Don't Just Scratch the Surface: Enhancing Word Representations for Korean with Hanja

One-Line Summary

Hanja-level SISG enriches Korean word embeddings by incorporating Hanja (Chinese character) n-grams into the Skip-gram scoring function, optionally initializing them with pre-trained Chinese embeddings for cross-lingual transfer, and demonstrates gains on word analogy, word similarity, news headline generation, and sentiment analysis.

Paper overview — **Figure 1.** A Korean word showing its form and multi-level meanings. The Sino-Korean word "사회맞춤형" consists of Hangul phonograms (KR) and Hanja logograms (HJ). Although Hanja annotation is optional, it offers deeper insight into the word meaning due to its association with Chinese characters (CN).

Background & Motivation

Korean and Chinese share a deep historical and cultural connection. A set of logograms very similar to Chinese characters, called Hanja, served as the sole medium for written Korean until Hangul was created in 1443. As a result, a substantial portion of Korean words are Sino-Korean (한자어) -- words of Chinese origin that can be written in both Hanja and Hangul, with the latter now commonplace in modern Korean.
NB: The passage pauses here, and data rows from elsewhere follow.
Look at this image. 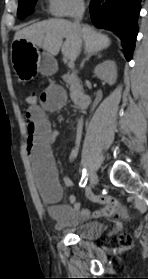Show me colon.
<instances>
[{
  "instance_id": "colon-1",
  "label": "colon",
  "mask_w": 148,
  "mask_h": 279,
  "mask_svg": "<svg viewBox=\"0 0 148 279\" xmlns=\"http://www.w3.org/2000/svg\"><path fill=\"white\" fill-rule=\"evenodd\" d=\"M38 101V97L37 95L34 93V92H29L26 94L25 96V102L28 106H32V105H35ZM123 209L120 205H118L116 208H115V211L114 213H119L121 212ZM120 244H121V247L122 248H127L131 245V240L129 237H126V236H123L121 239H120Z\"/></svg>"
}]
</instances>
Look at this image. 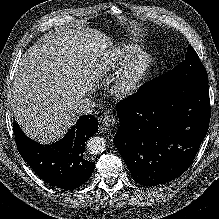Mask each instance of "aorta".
<instances>
[{
	"instance_id": "obj_1",
	"label": "aorta",
	"mask_w": 219,
	"mask_h": 219,
	"mask_svg": "<svg viewBox=\"0 0 219 219\" xmlns=\"http://www.w3.org/2000/svg\"><path fill=\"white\" fill-rule=\"evenodd\" d=\"M86 146L89 153L97 155L105 151L106 142L101 137H91Z\"/></svg>"
}]
</instances>
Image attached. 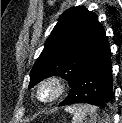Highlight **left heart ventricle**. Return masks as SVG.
<instances>
[{"instance_id": "left-heart-ventricle-1", "label": "left heart ventricle", "mask_w": 122, "mask_h": 123, "mask_svg": "<svg viewBox=\"0 0 122 123\" xmlns=\"http://www.w3.org/2000/svg\"><path fill=\"white\" fill-rule=\"evenodd\" d=\"M54 94V88L52 86H47L43 88L41 95L43 98H49Z\"/></svg>"}]
</instances>
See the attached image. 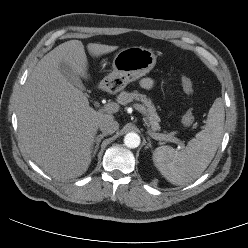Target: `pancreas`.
Instances as JSON below:
<instances>
[{
  "label": "pancreas",
  "mask_w": 248,
  "mask_h": 248,
  "mask_svg": "<svg viewBox=\"0 0 248 248\" xmlns=\"http://www.w3.org/2000/svg\"><path fill=\"white\" fill-rule=\"evenodd\" d=\"M140 101L142 102V106L145 109V124L149 128L148 132L150 135H157L160 137V140H167L169 137H173L172 133L169 134H161L156 133V131L160 130V118L157 115L156 108L152 101L144 94H140L137 91L134 92H127L123 91L117 96V102L121 105H127L132 101Z\"/></svg>",
  "instance_id": "cf45deb5"
}]
</instances>
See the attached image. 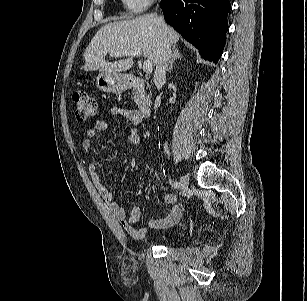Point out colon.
<instances>
[{"label":"colon","instance_id":"obj_1","mask_svg":"<svg viewBox=\"0 0 307 301\" xmlns=\"http://www.w3.org/2000/svg\"><path fill=\"white\" fill-rule=\"evenodd\" d=\"M73 104L75 116L80 121L95 116L97 112L96 99L85 92L75 93L73 95Z\"/></svg>","mask_w":307,"mask_h":301}]
</instances>
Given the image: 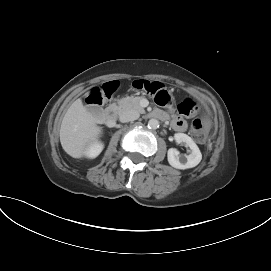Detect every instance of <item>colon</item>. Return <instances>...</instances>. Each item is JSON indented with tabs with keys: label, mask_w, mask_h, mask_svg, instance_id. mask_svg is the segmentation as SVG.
<instances>
[{
	"label": "colon",
	"mask_w": 271,
	"mask_h": 271,
	"mask_svg": "<svg viewBox=\"0 0 271 271\" xmlns=\"http://www.w3.org/2000/svg\"><path fill=\"white\" fill-rule=\"evenodd\" d=\"M131 87L135 90L152 95L157 104L161 106H167L171 103V96L161 82L148 79H135L131 82ZM117 88L118 83L116 81L104 83L102 86L93 88L90 91L86 102L93 108H99L108 98L112 96ZM196 110V103L190 98H186L178 104V111L181 115L189 116L192 115ZM191 131L193 138L197 142L203 143L207 136L206 123L204 119L196 118L192 122Z\"/></svg>",
	"instance_id": "obj_1"
}]
</instances>
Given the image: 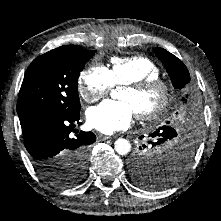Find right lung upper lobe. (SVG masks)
Returning a JSON list of instances; mask_svg holds the SVG:
<instances>
[{"label":"right lung upper lobe","mask_w":221,"mask_h":221,"mask_svg":"<svg viewBox=\"0 0 221 221\" xmlns=\"http://www.w3.org/2000/svg\"><path fill=\"white\" fill-rule=\"evenodd\" d=\"M63 47H77V46H75V45H65Z\"/></svg>","instance_id":"cb5924a9"}]
</instances>
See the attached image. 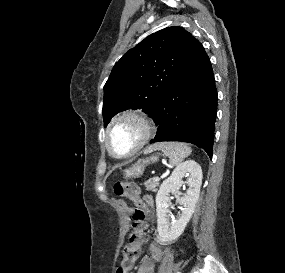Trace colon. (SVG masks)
Listing matches in <instances>:
<instances>
[{"label":"colon","mask_w":285,"mask_h":273,"mask_svg":"<svg viewBox=\"0 0 285 273\" xmlns=\"http://www.w3.org/2000/svg\"><path fill=\"white\" fill-rule=\"evenodd\" d=\"M117 196L125 197L134 206L132 214L134 229L129 234L123 247L121 260L115 273H129L140 255L141 245L145 238V230L150 216L149 205L139 196V188L133 182H118L114 185Z\"/></svg>","instance_id":"colon-1"}]
</instances>
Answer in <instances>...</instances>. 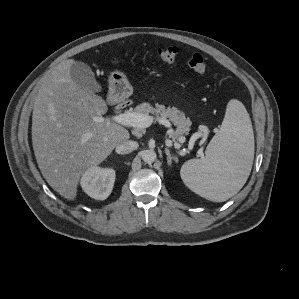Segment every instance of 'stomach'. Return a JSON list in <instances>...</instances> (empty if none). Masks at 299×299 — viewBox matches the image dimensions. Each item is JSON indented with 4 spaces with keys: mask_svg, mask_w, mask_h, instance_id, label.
Returning a JSON list of instances; mask_svg holds the SVG:
<instances>
[{
    "mask_svg": "<svg viewBox=\"0 0 299 299\" xmlns=\"http://www.w3.org/2000/svg\"><path fill=\"white\" fill-rule=\"evenodd\" d=\"M109 92L117 99H125L132 94V87L123 72L115 70L110 73Z\"/></svg>",
    "mask_w": 299,
    "mask_h": 299,
    "instance_id": "stomach-1",
    "label": "stomach"
}]
</instances>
Phonograms vs. Logograms: Korean Hangul characters are phonograms -- they encode pronunciation but not meaning. In contrast, Hanja characters are logograms, where each character carries its own lexical meaning. For example, the word "사회맞춤형" contains the Hanja sequence 社會 (society) and 型 (type/style), while the Hangul syllables "맞춤" (customized) have no Hanja equivalent. This semantic richness of Hanja is invisible to standard word embeddings that only operate on Hangul surface forms.

Limitation of Existing Subword Methods: Prior approaches for Korean word representations -- character-level (syllable) n-grams (Bojanowski et al., 2017) and jamo-level n-grams (Park et al., 2018) -- capture orthographic patterns at the surface level but miss the deeper semantic structure encoded in Hanja origins. The agglutinative nature of Korean further limits the effectiveness of these surface-only methods, as sub-character and inter-character information specific to Korean understanding remains uncaptured.

Key Insight -- Cross-Lingual Transfer via Hanja: Since Hanja characters share deep roots with Chinese characters (with many having one-to-one correspondence), mapping Korean words to their Hanja equivalents creates a bridge to Chinese. This enables character-level cross-lingual knowledge transfer: pre-trained Chinese character embeddings (Li et al., 2018) can be used to initialize Hanja n-gram vectors, injecting semantic knowledge across languages without any parallel corpus. This is the first work to introduce character-level cross-lingual transfer learning based on etymological grounds.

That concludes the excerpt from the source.